STARS Patient Information
Samantha's Story - The beginning of my journey
My journey started in 2012 aged 17. I was working on Saturdays as a shop assistant in a bedding shop often lifting heavy items. One Saturday I found myself struggling to lift a light duvet cover off a shelf; my arms just would not do it! After that little episode everything went back to normal, with no recurrence that day. I shrugged it off and carried on with my work. Weeks went by and then it happened again. As I was lifting a duvet off the shelf for a customer, I came over all flushed, my hearing went, and I was struggling to catch my breath. I lost my grip on the box, my hands felt alien to me and I had hand tremors. It scared me. Again, there was no recurrence of this distressing episode for the rest of the day.
In August of that year I was experiencing more symptoms. I was dizzy much of the time and suffering hot flushes, night sweats and debilitating migraines that would not go away. These symptoms began to worry me. My colleagues started asking if I was feeling alright as I hardly had any energy at work. In September I went to see my doctor who put it down to stress. No one seemed to believe that I was experiencing these symptoms. I started doubting myself. Was I imagining everything? Then the symptoms become less frequent.
During January 2013, I developed a cough which led to a chest infection and I took some time to recover from this. Over the next few weeks I started passing out and was sleeping more during the day. I become breathless and my heart felt like it was going to fly out of my chest. I went back to the GP and would not be fobbed off. I knew that something was not right. I was hoping that my symptoms would disappear but, if anything, they were getting worse. I had numerous blood tests, ECGs and was then referred to have a tilt-table test at my local hospital.
Everything got a lot worse in April 2013. The day before my tilt-table test I woke up on my bedroom floor feeling disorientated, I couldn't remember what had happened. The last I could remember was being downstairs watching TV. My brother called an ambulance as I was finding it hard to stay awake. I had chest pain, pain in my neck and was struggling to breathe. After a CT scan on my neck I was discharged but I was scared as I had no recollection of what had happened.
The next day I had my tilt-table test and halfway through I became flushed; I felt l was in an oven being roasted alive; I become dizzy and disorientated. Was I paralysed? My mind was telling me one thing but my body was refusing to do anything. After the tilt test I was referred to a cardiologist at my local hospital.
At the end of May 2013 I was diagnosed with PoTS and the relief that washed over me was overwhelming . Someone had finally believed me and my symptoms. If I hadn't seen the cardiologist I would still be thinking that I was imagining everything. I was put on Fludrocortisone and medication for my migraines and joint pain and referred to London for further tests. If my cardiologist is reading this, I would like to say thank you for believing in me.
2014 – to date In October 2014 I had two days of tests at the NHNN, which were not as bad as I imagined! I was diagnosed with PoTS and Joint Hypermobility and confirmation of Raynaud’s. I was offered CBT (cognitive behaviour therapy) to help me better manage the condition. I am now only taking Fludrocortisone as I want to try to control PoTS with minimum medication. During 2014 I realised I needed emotional support and received counselling. I would stress that asking for help is not a sign of weakness, it is a sign that you are strong.

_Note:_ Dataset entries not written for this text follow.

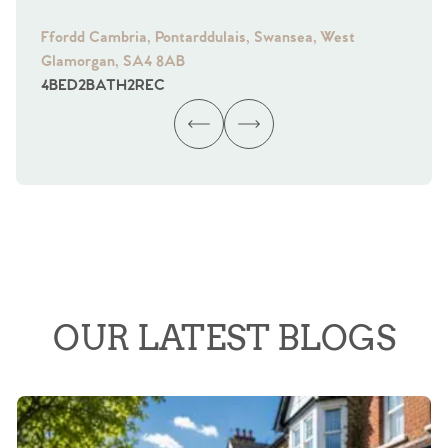
Ffordd Cambria, Pontarddulais, Swansea, West
Fra
Glamorgan, SA4 8AB
Gl
4
BED
2
BATH
2
REC
4
B
OUR LATEST BLOGS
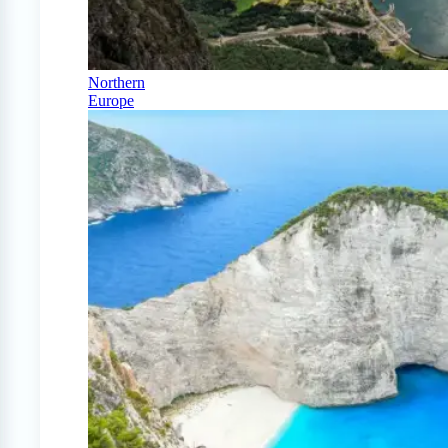
Northern
Europe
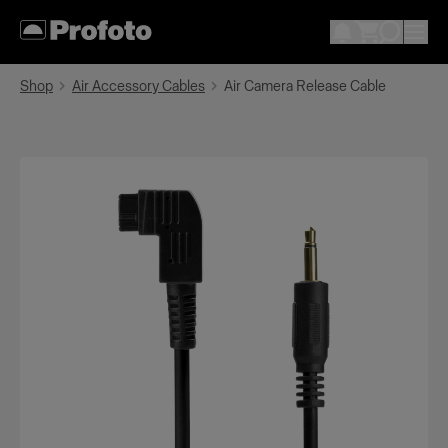
Shop
Air Accessory Cables
Air Camera Release Cable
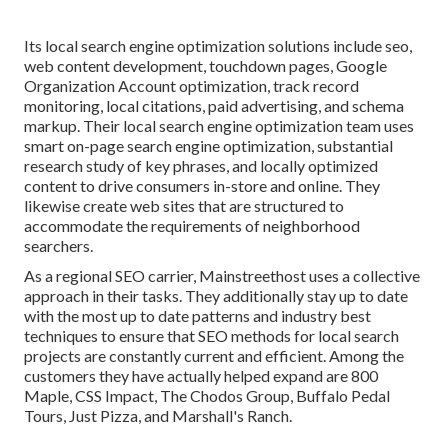
Its local search engine optimization solutions include seo,
web content development, touchdown pages, Google
Organization Account optimization, track record
monitoring, local citations, paid advertising, and schema
markup. Their local search engine optimization team uses
smart on-page search engine optimization, substantial
research study of key phrases, and locally optimized
content to drive consumers in-store and online. They
likewise create web sites that are structured to
accommodate the requirements of neighborhood
searchers.
As a regional SEO carrier, Mainstreethost uses a collective
approach in their tasks. They additionally stay up to date
with the most up to date patterns and industry best
techniques to ensure that SEO methods for local search
projects are constantly current and efficient. Among the
customers they have actually helped expand are 800
Maple, CSS Impact, The Chodos Group, Buffalo Pedal
Tours, Just Pizza, and Marshall's Ranch.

When I was diagnosed with Raynauds and PoTS I thought my life would stop. If you are newly diagnosed I suspect you may be feeling the same. For me PoTS has presented new opportunities and made me a stronger person. I may have lost friends and missed out on job opportunities but I now know that it was not my fault or my choice to have PoTS. You never know what is around the corner. Someone once told me “You need to learn to control PoTS otherwise it will control you for the rest of your life”. I am learning my trigger points and how to overcome them. I am doing more exercise and core strength training to becoming physically stronger. I am learning to listen to what my body is telling me so that I do not overdo it. Each day I am finding new ways to control the condition so I can live my life again and be happy.
I am slowly rebuilding my life; I have a hobby that I can do on the days my PoTS is bad. I have created a blog detailing my journey with PoTS. I help run a patient support group in Poole for patients living with PoTS and Syncope. I have an online facebook forum so I can talk to other people around the UK who are living with PoTS and I am one assignment away from finishing an online nutrition course. I still have bad days and I still pass out most days but it has become my new 'normal'. These past few years have been tough but I am determined not to allow PoTS ruin my life. What people need to realise is that I am still the same person I was before my diagnosis, it is just that my body now functions differently.
Through PoTS I have met some great people, also struggling with the condition, who have become good friends. I thought I would be alone, but I am never alone! My new friends know firsthand what my life is like now and, when I am feeling down, they have a way to cheer me up and make me realise I am not dealing with this alone and neither are you. Everyone who has helped me through my diagnosis whether doctors, family or new friends, has helped me become a stronger person and has enabled me to see my life in a new light, so I say “thank you for standing by me”.